# [YOUR ASSIGNMENT]
Each line in the records below, from the one that contains "[USA 6: Der Filmwettbewerb (1/3)" to the one that contains "[Mitschrift] (497, 239)", should be reproduced exactly, the first and last included.

****************************************

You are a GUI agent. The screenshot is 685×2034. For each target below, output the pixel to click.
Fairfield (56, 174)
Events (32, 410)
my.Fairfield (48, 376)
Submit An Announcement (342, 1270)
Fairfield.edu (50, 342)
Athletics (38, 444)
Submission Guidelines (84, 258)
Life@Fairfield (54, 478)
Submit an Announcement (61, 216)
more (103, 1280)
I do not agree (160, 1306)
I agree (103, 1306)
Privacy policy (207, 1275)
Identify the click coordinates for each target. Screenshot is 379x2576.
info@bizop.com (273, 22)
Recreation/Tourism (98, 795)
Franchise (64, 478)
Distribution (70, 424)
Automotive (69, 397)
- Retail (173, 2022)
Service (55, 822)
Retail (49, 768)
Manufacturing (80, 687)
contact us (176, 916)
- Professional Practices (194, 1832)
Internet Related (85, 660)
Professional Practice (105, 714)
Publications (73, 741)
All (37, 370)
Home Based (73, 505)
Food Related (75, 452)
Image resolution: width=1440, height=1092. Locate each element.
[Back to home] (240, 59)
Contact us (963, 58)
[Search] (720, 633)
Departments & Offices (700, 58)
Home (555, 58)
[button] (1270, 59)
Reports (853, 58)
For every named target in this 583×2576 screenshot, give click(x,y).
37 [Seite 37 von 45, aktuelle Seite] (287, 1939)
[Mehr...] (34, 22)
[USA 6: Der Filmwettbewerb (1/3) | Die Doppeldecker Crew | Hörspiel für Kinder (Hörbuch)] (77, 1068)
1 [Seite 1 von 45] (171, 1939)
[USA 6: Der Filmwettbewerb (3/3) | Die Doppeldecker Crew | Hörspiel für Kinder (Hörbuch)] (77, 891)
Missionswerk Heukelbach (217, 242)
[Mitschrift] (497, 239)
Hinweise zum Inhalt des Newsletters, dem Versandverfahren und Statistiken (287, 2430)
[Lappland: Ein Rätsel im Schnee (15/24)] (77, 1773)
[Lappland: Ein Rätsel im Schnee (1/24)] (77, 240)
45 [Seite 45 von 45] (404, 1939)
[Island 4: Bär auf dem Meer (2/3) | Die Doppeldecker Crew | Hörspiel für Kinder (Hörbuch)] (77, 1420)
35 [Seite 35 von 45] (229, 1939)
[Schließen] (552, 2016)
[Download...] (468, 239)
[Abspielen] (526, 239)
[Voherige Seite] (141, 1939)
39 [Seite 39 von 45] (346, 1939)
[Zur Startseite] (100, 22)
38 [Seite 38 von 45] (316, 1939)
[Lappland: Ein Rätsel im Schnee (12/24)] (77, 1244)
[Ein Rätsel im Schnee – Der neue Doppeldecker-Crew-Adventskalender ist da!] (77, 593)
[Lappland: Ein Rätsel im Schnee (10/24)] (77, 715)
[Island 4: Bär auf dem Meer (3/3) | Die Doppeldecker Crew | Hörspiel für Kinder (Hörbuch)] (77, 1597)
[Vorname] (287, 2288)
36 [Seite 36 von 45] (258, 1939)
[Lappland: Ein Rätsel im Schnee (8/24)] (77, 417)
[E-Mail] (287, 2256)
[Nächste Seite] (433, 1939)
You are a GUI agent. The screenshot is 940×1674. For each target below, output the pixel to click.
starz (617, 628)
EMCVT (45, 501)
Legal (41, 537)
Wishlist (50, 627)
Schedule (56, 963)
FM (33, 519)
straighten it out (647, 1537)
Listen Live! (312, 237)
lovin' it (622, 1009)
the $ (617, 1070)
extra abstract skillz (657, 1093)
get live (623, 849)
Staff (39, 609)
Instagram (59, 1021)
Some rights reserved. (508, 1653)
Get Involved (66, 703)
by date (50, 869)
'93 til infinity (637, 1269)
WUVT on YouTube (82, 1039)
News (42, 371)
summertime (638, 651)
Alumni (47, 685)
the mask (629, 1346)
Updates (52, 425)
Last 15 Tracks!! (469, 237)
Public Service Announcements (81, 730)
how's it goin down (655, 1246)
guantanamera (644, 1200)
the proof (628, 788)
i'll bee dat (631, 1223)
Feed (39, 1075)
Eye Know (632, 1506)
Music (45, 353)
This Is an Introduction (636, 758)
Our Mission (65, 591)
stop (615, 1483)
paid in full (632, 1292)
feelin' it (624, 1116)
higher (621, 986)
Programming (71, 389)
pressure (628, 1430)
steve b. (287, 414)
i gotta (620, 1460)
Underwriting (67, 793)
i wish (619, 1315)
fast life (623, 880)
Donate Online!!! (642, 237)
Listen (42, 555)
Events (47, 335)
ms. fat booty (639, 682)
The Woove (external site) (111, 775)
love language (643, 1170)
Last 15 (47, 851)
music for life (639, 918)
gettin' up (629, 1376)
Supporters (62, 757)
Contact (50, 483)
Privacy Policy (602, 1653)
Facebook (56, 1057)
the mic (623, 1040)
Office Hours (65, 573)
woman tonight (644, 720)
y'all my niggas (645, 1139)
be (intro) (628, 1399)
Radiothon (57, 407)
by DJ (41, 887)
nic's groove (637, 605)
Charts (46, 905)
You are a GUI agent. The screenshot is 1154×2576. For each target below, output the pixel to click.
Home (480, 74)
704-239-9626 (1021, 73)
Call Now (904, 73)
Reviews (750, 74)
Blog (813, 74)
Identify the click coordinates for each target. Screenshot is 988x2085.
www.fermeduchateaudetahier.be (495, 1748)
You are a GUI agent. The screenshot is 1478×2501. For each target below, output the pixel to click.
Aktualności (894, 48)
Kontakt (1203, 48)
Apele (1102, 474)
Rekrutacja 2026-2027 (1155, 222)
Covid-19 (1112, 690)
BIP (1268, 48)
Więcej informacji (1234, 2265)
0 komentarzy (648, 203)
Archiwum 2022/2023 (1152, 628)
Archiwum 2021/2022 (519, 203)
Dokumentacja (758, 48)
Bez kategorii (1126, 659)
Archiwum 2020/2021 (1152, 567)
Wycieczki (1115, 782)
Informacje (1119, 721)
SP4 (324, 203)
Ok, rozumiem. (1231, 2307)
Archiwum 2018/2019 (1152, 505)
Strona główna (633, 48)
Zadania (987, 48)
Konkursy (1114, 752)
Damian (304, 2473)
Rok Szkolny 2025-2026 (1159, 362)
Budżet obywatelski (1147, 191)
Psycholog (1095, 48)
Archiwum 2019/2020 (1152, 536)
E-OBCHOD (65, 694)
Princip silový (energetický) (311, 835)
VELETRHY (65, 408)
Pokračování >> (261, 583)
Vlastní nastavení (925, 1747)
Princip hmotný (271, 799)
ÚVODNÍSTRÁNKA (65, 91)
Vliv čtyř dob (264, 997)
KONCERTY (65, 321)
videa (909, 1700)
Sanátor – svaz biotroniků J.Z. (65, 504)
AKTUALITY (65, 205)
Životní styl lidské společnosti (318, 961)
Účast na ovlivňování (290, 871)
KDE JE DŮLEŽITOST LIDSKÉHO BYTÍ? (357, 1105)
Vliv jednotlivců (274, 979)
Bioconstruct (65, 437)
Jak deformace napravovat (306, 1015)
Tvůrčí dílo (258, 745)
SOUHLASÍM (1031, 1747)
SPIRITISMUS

****************************************

# [REPLY TO THE EXERCISE]
[USA 6: Der Filmwettbewerb (1/3) | Die Doppeldecker Crew | Hörspiel für Kinder (Hörbuch)] (77, 1068)
1 [Seite 1 von 45] (171, 1939)
[USA 6: Der Filmwettbewerb (3/3) | Die Doppeldecker Crew | Hörspiel für Kinder (Hörbuch)] (77, 891)
Missionswerk Heukelbach (217, 242)
[Mitschrift] (497, 239)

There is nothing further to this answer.